Excerpted records:

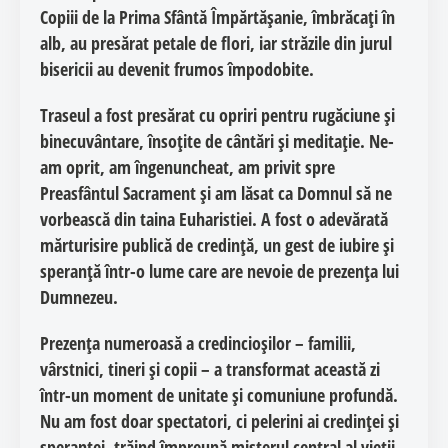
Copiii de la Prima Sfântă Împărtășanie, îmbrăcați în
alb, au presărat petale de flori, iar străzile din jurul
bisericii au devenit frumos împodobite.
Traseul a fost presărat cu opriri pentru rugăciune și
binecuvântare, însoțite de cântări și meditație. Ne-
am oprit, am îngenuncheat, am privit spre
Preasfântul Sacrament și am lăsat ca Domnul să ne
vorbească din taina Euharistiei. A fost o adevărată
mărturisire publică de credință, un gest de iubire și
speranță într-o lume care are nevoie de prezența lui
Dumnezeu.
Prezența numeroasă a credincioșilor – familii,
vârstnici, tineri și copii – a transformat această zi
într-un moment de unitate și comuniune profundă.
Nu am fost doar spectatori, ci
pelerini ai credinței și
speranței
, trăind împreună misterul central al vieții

Assignment: Print the listing exactly. No pictures belong in the copy.

Solution to the problem:
Copiii de la Prima Sfântă Împărtășanie, îmbrăcați în
alb, au presărat petale de flori, iar străzile din jurul
bisericii au devenit frumos împodobite.
Traseul a fost presărat cu opriri pentru rugăciune și
binecuvântare, însoțite de cântări și meditație. Ne-
am oprit, am îngenuncheat, am privit spre
Preasfântul Sacrament și am lăsat ca Domnul să ne
vorbească din taina Euharistiei. A fost o adevărată
mărturisire publică de credință, un gest de iubire și
speranță într-o lume care are nevoie de prezența lui
Dumnezeu.
Prezența numeroasă a credincioșilor – familii,
vârstnici, tineri și copii – a transformat această zi
într-un moment de unitate și comuniune profundă.
Nu am fost doar spectatori, ci
pelerini ai credinței și
speranței
, trăind împreună misterul central al vieții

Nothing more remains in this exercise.